-------- Records supplied

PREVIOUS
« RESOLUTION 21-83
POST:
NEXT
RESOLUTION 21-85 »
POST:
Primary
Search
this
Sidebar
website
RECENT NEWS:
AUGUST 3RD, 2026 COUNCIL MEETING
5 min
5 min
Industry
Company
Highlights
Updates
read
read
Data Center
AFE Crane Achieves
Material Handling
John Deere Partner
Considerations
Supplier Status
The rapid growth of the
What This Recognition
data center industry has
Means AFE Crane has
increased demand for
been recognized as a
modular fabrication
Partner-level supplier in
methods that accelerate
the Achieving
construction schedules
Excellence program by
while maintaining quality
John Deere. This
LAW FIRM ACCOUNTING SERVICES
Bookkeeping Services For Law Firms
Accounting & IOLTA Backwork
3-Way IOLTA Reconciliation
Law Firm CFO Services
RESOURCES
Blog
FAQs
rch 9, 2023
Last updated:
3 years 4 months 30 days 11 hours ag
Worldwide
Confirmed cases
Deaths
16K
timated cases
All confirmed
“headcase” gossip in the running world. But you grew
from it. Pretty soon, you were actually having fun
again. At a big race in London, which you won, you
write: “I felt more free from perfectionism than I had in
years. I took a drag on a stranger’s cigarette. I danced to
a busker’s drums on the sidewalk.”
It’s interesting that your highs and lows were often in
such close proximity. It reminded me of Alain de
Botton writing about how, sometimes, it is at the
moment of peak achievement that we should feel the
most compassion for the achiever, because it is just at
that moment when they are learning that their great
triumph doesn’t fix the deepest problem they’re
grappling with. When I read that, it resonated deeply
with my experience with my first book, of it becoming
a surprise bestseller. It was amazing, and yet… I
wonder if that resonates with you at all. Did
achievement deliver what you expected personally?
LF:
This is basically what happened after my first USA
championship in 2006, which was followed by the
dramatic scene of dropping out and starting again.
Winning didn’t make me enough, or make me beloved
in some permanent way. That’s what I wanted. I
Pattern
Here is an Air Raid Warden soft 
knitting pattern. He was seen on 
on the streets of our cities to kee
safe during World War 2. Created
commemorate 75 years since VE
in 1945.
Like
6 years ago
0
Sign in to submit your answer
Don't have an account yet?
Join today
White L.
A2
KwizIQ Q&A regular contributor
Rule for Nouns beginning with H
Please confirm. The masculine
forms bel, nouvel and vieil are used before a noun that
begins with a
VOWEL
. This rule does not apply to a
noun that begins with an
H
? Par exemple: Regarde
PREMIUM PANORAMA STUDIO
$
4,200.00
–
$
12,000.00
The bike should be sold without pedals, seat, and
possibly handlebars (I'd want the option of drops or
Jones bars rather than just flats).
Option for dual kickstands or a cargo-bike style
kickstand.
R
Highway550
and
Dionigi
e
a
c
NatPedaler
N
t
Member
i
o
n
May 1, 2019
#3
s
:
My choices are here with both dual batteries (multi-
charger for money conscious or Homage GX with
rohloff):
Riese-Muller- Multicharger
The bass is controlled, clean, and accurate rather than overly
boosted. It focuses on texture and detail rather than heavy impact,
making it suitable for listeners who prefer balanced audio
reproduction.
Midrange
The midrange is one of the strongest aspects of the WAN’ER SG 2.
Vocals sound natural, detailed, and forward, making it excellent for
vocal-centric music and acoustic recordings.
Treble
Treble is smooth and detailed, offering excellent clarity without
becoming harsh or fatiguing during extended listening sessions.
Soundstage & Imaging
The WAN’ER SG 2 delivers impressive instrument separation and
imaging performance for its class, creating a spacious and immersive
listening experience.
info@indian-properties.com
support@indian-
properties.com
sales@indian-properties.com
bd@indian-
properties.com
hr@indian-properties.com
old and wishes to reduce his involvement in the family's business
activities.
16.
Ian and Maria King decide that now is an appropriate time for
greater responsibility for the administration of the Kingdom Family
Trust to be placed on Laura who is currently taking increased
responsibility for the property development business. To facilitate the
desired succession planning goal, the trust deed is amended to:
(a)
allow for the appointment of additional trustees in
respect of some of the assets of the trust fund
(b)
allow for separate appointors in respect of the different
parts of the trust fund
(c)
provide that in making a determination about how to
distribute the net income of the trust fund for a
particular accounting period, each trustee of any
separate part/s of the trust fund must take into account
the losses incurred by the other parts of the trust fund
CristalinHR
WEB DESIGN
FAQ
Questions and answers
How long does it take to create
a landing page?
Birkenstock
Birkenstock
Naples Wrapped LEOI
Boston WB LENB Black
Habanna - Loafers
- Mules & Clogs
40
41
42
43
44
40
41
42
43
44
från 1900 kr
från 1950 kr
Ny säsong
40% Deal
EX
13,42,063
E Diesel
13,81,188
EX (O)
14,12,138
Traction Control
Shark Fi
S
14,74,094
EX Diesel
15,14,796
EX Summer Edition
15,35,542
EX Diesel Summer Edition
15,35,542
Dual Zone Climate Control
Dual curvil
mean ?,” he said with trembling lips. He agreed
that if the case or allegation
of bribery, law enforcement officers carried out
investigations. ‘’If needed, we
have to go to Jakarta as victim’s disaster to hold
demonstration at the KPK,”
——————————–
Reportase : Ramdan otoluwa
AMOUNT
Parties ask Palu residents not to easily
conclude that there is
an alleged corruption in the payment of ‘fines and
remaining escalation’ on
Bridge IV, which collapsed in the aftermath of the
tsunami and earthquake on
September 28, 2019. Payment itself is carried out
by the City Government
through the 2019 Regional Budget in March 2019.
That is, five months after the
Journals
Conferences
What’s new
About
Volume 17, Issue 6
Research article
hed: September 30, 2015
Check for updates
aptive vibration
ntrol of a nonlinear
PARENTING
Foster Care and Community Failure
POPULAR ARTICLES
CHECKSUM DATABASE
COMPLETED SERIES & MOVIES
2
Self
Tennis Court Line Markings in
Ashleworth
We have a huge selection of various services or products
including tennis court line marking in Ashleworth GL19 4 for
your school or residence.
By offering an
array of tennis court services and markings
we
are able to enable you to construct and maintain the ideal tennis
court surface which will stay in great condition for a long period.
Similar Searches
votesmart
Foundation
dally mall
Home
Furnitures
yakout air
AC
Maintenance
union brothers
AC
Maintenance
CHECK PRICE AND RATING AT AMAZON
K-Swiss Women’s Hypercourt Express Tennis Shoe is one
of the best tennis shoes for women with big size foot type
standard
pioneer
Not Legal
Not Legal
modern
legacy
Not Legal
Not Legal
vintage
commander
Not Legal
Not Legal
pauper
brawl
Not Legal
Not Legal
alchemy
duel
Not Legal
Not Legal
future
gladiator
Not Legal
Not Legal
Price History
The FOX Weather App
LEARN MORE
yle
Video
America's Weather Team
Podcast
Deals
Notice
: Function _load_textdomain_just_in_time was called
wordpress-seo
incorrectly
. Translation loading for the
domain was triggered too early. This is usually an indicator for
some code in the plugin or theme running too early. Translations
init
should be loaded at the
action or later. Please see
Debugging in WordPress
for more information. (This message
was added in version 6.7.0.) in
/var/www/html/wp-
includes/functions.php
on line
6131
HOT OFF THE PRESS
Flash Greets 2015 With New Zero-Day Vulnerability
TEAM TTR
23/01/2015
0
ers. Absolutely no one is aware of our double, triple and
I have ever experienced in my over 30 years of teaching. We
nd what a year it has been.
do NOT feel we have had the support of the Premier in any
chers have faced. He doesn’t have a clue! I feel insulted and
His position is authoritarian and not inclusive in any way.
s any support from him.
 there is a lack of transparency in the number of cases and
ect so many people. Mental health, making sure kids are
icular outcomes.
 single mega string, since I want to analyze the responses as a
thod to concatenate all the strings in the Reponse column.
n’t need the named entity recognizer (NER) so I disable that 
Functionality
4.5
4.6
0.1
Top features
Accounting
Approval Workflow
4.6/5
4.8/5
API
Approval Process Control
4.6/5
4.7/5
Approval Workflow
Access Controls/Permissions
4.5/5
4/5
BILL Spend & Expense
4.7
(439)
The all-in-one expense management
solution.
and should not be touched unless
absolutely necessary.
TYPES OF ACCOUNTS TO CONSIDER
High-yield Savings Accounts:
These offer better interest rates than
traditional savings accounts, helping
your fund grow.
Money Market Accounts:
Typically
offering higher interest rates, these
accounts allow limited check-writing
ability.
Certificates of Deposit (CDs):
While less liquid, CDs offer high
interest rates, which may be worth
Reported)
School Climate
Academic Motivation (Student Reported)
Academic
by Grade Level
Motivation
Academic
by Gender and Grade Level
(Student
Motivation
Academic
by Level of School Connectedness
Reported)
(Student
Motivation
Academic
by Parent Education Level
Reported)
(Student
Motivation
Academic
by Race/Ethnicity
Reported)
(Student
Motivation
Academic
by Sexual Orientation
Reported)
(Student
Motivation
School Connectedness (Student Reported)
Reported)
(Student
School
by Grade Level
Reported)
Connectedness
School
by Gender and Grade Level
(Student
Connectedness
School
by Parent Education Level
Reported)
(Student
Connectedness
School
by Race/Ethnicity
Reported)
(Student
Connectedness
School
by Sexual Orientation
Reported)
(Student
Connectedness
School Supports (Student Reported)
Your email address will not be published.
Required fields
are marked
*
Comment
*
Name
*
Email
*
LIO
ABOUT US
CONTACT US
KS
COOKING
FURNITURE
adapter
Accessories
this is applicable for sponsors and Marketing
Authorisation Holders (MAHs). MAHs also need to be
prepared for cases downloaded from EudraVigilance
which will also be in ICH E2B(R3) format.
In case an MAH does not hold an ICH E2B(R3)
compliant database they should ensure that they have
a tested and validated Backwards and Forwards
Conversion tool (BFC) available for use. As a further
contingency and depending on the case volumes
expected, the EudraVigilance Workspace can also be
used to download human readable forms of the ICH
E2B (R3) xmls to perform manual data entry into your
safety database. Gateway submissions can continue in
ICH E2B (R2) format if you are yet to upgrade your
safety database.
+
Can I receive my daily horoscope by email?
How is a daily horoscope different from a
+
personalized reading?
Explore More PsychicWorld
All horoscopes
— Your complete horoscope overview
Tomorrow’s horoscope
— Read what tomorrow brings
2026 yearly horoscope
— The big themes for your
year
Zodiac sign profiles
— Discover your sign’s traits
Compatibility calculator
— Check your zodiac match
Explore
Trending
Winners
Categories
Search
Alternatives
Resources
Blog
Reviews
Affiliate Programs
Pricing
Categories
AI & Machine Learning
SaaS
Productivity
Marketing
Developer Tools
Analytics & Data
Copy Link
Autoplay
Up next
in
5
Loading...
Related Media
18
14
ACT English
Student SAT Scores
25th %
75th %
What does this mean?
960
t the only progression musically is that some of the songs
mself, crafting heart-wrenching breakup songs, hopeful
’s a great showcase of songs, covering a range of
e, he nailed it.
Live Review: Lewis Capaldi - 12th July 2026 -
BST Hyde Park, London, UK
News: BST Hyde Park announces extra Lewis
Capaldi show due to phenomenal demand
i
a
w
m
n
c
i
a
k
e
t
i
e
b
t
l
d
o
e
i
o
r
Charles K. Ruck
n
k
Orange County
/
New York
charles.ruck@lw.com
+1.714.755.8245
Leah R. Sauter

----------------

• [Work to be completed] Nothing but the lines from the beginning of the records through the line with "But you grew" should appear, each printed exactly.

• [Your solution]
PREVIOUS
« RESOLUTION 21-83
POST:
NEXT
RESOLUTION 21-85 »
POST:
Primary
Search
this
Sidebar
website
RECENT NEWS:
AUGUST 3RD, 2026 COUNCIL MEETING
5 min
5 min
Industry
Company
Highlights
Updates
read
read
Data Center
AFE Crane Achieves
Material Handling
John Deere Partner
Considerations
Supplier Status
The rapid growth of the
What This Recognition
data center industry has
Means AFE Crane has
increased demand for
been recognized as a
modular fabrication
Partner-level supplier in
methods that accelerate
the Achieving
construction schedules
Excellence program by
while maintaining quality
John Deere. This
LAW FIRM ACCOUNTING SERVICES
Bookkeeping Services For Law Firms
Accounting & IOLTA Backwork
3-Way IOLTA Reconciliation
Law Firm CFO Services
RESOURCES
Blog
FAQs
rch 9, 2023
Last updated:
3 years 4 months 30 days 11 hours ag
Worldwide
Confirmed cases
Deaths
16K
timated cases
All confirmed
“headcase” gossip in the running world. But you grew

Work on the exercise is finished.